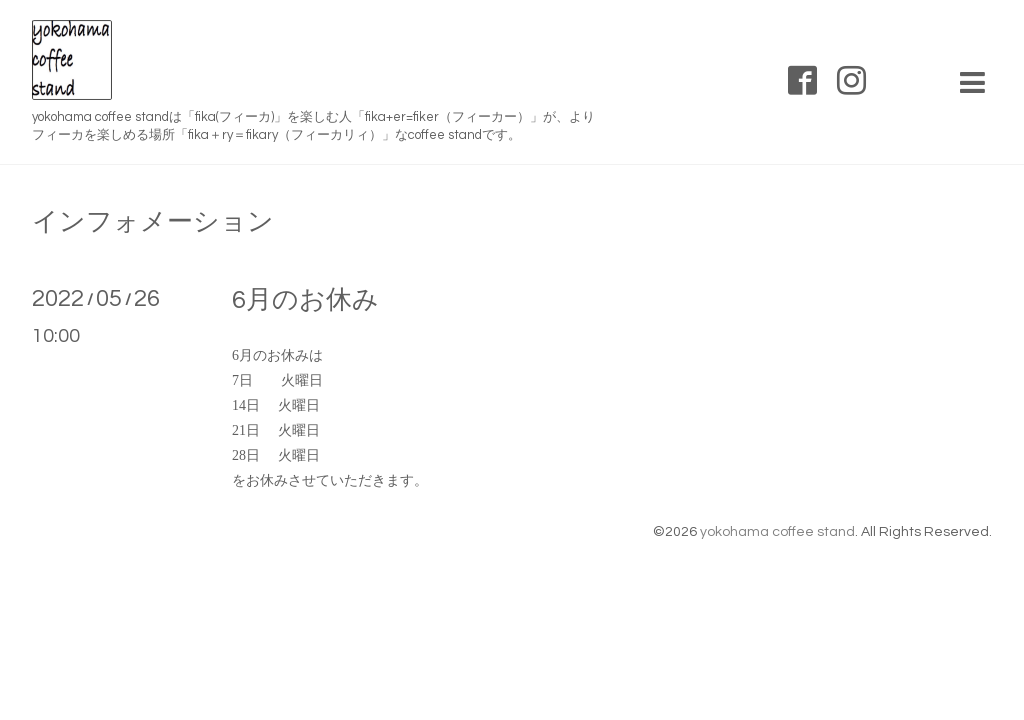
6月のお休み (305, 300)
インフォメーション (153, 222)
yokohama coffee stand (777, 532)
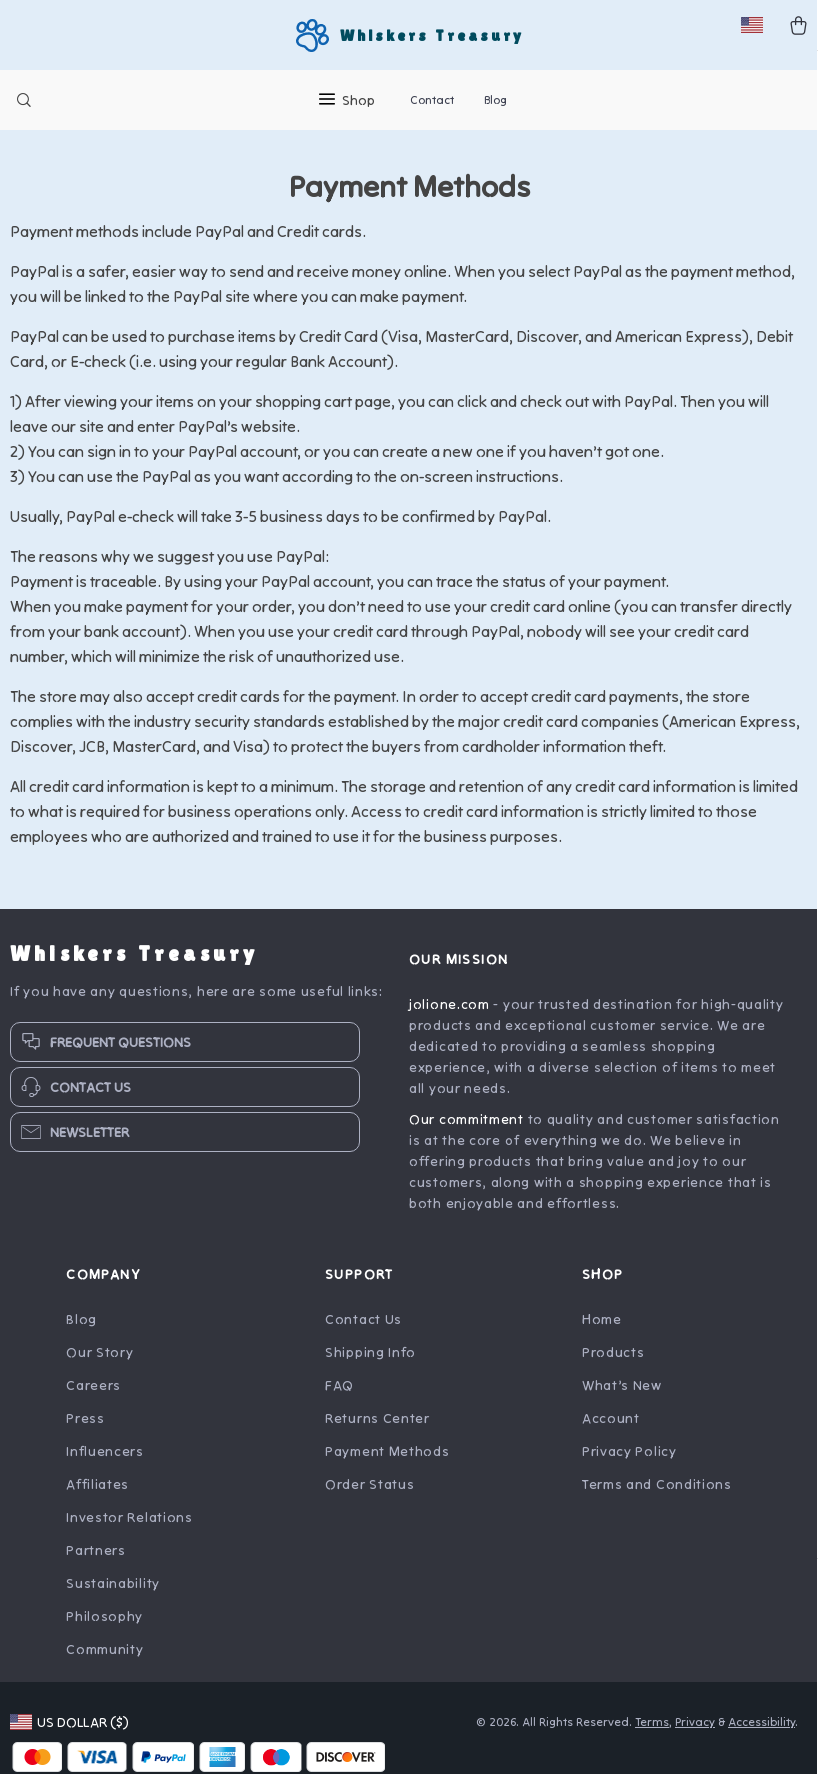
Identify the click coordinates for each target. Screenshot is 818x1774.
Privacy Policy (629, 1463)
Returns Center (377, 1430)
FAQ (339, 1397)
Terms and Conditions (657, 1496)
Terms (652, 1734)
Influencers (105, 1463)
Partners (96, 1562)
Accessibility (761, 1734)
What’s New (622, 1397)
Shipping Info (370, 1364)
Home (602, 1331)
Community (104, 1661)
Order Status (369, 1496)
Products (613, 1364)
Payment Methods (387, 1463)
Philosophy (104, 1628)
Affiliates (97, 1496)
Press (85, 1430)
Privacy (695, 1734)
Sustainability (113, 1595)
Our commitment (466, 1131)
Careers (93, 1397)
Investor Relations (129, 1529)
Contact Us (363, 1331)
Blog (495, 99)
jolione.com (449, 1016)
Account (611, 1430)
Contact (432, 99)
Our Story (99, 1364)
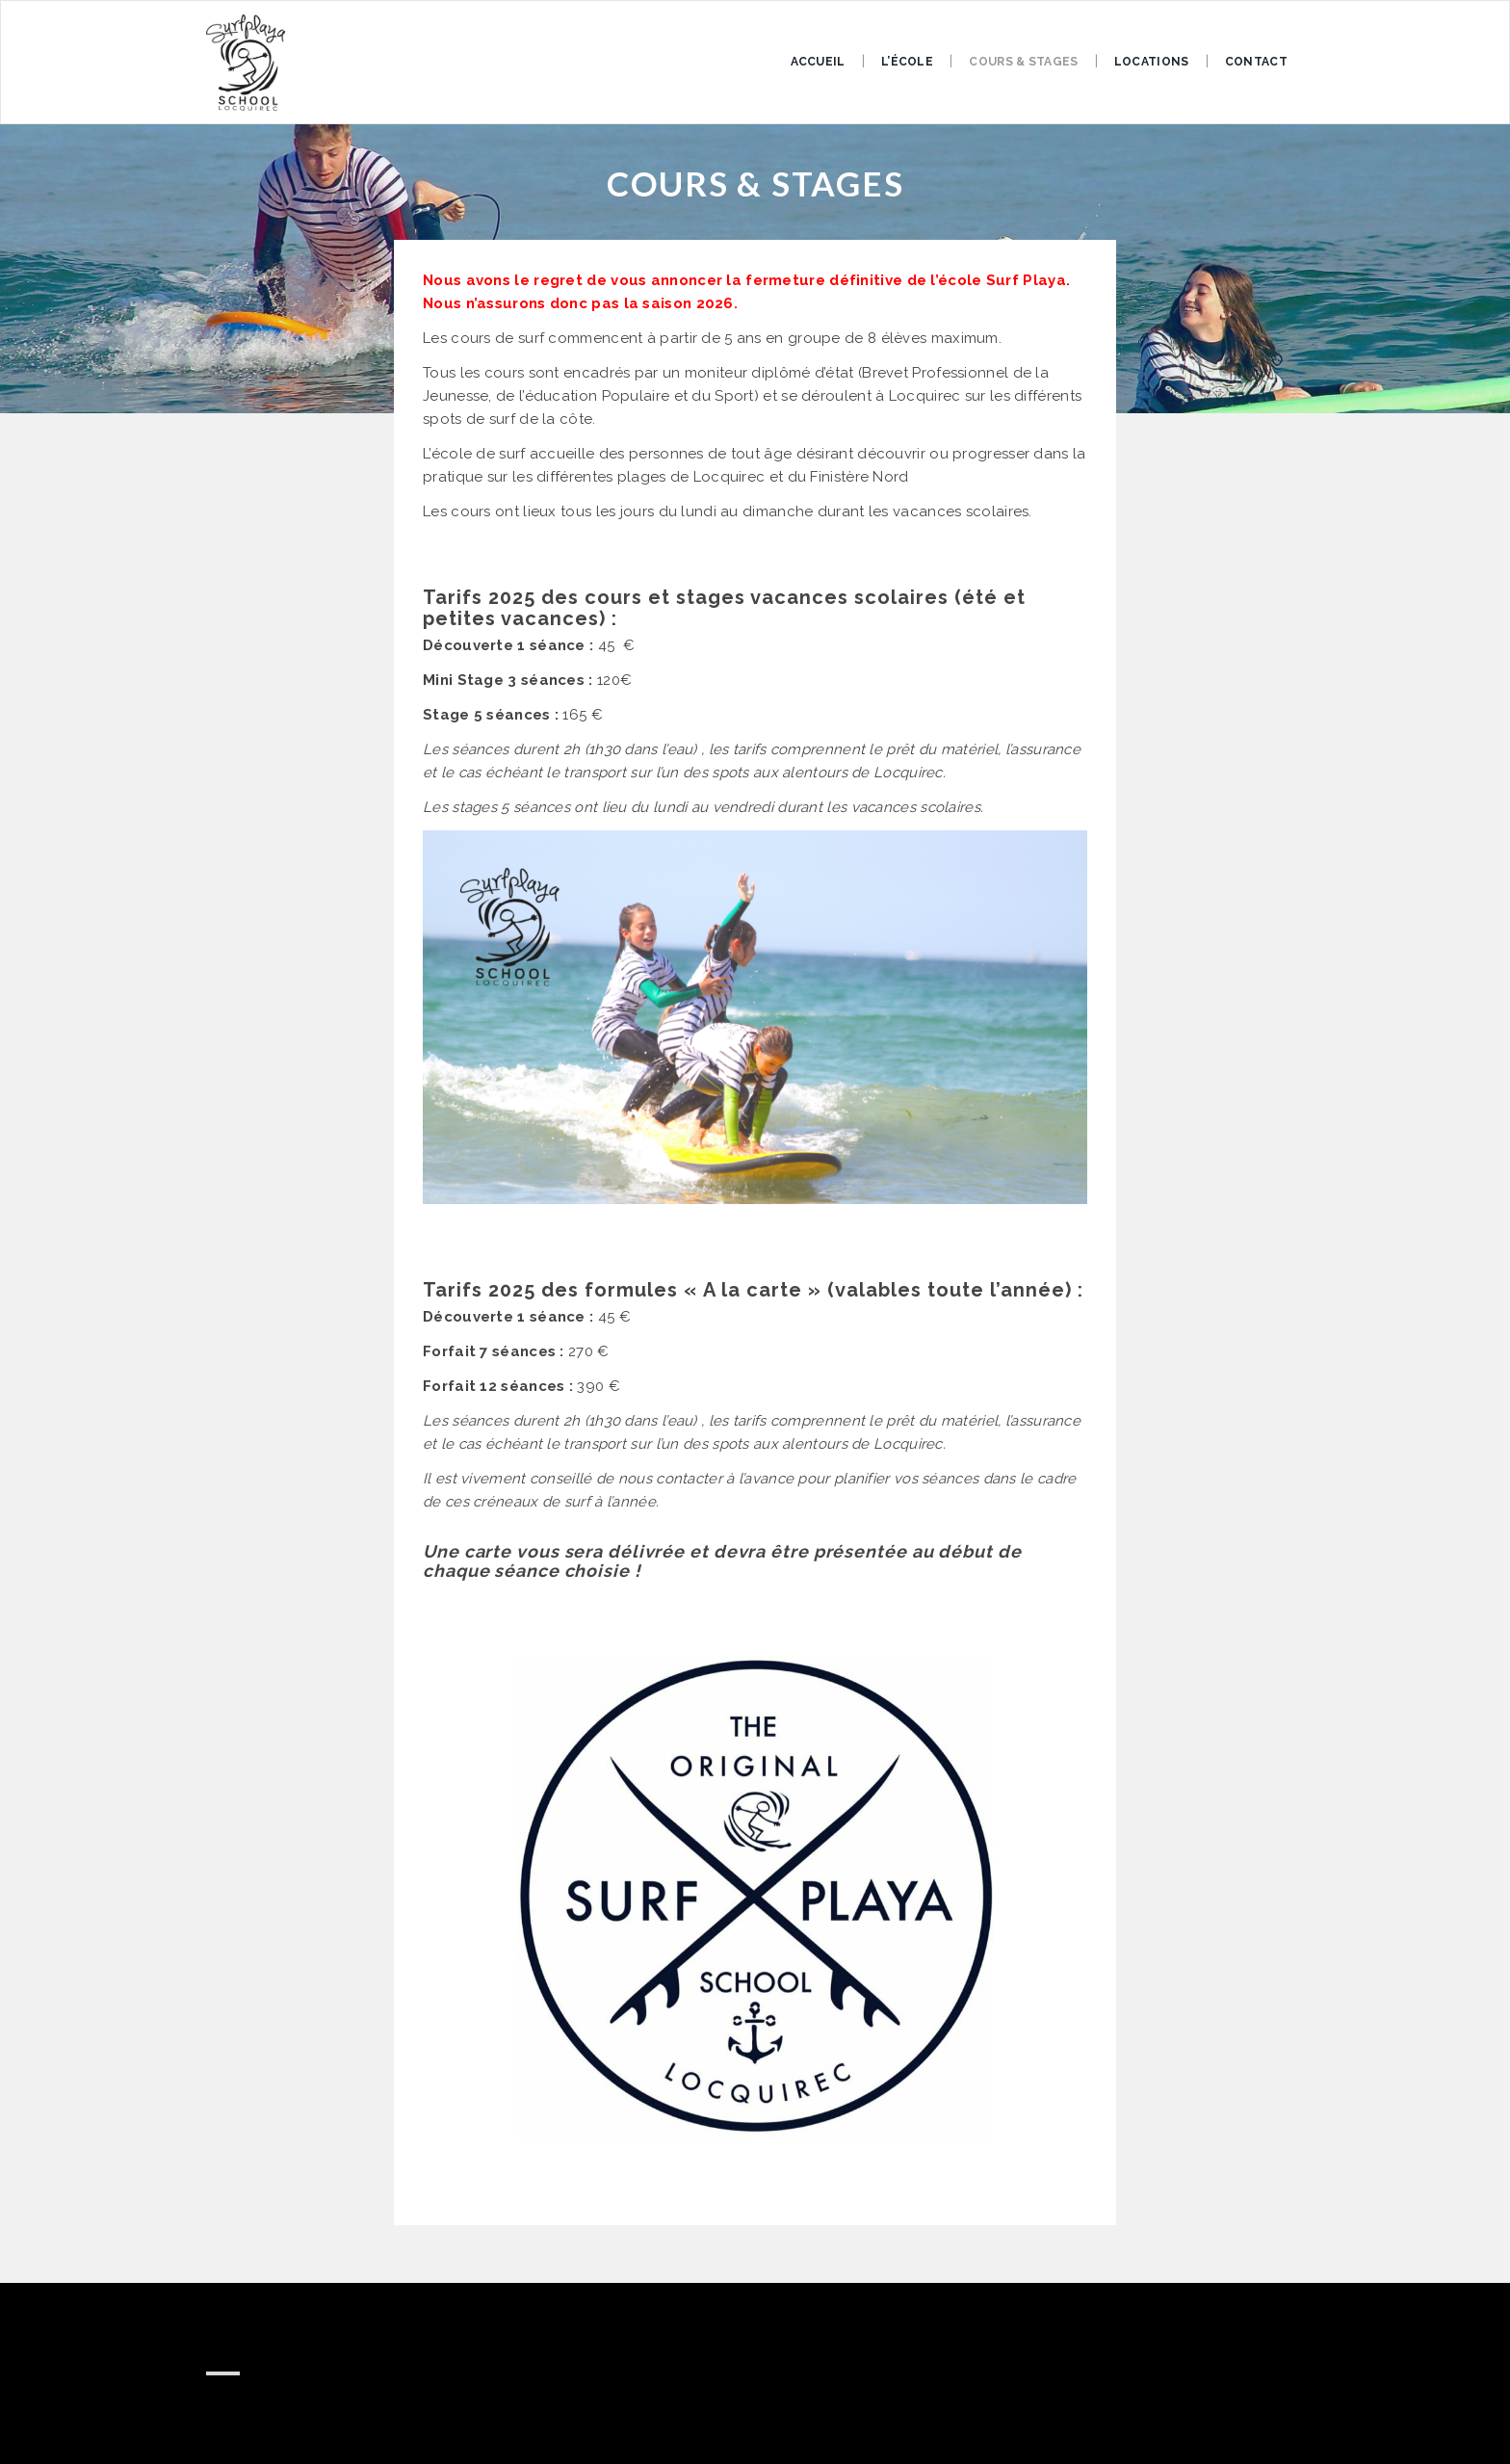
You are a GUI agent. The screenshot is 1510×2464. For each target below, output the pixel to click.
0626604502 (271, 2424)
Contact (1256, 61)
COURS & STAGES (1023, 61)
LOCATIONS (1151, 61)
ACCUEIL (818, 61)
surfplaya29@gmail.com (312, 2404)
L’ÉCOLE (907, 61)
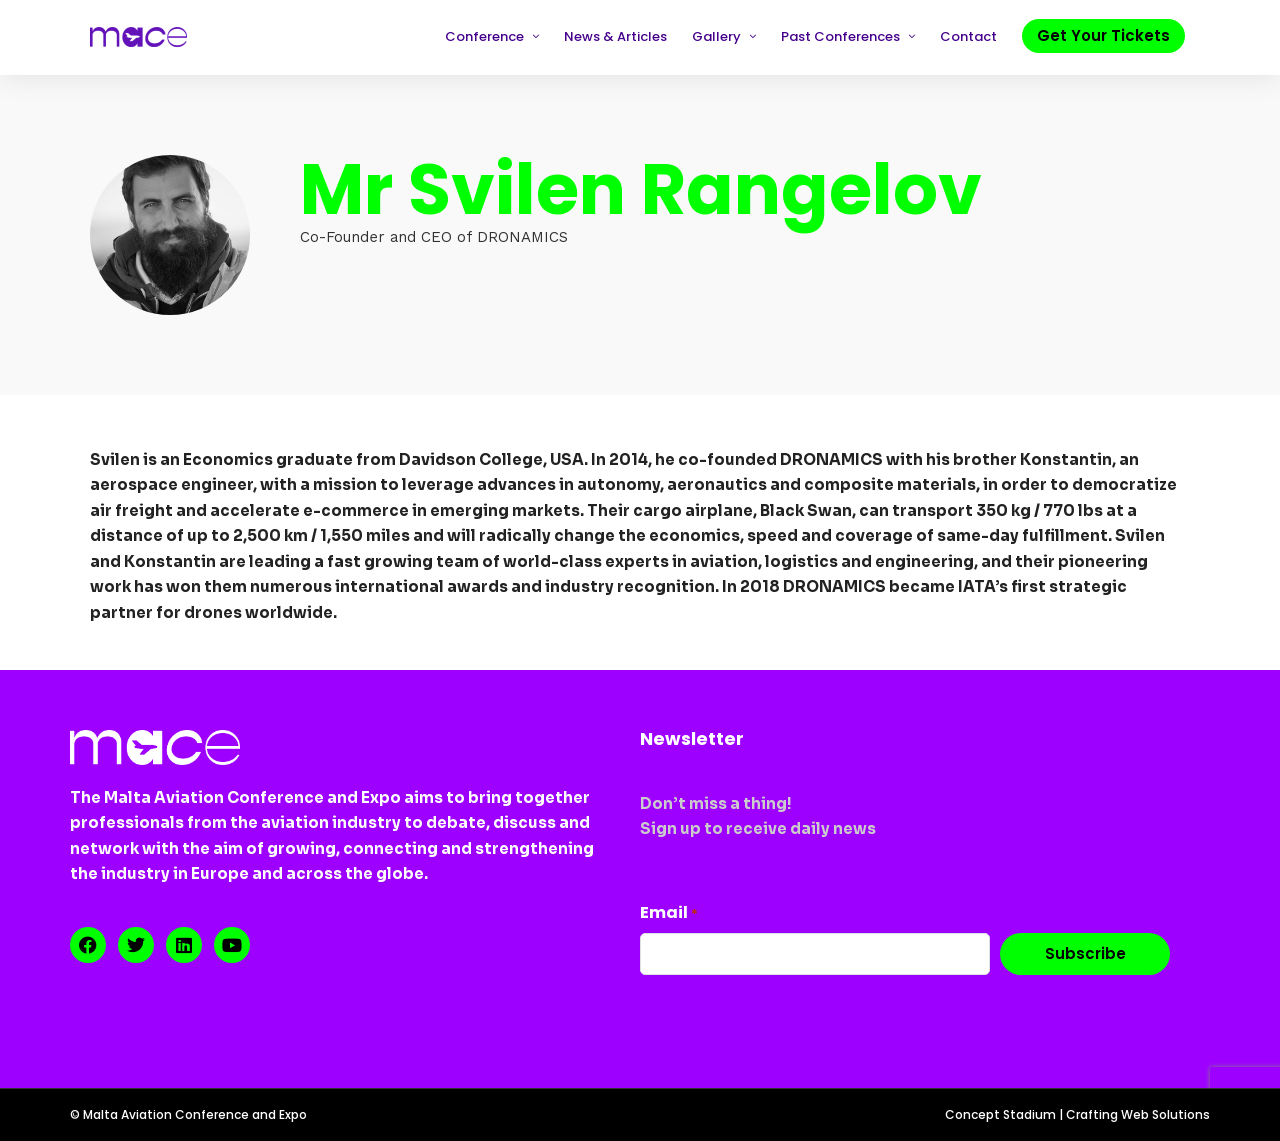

● ● ● ● ●

*Assignment*
The answer must be a single number: the count of lines in the listing that hold the word "target".

*Task output*
2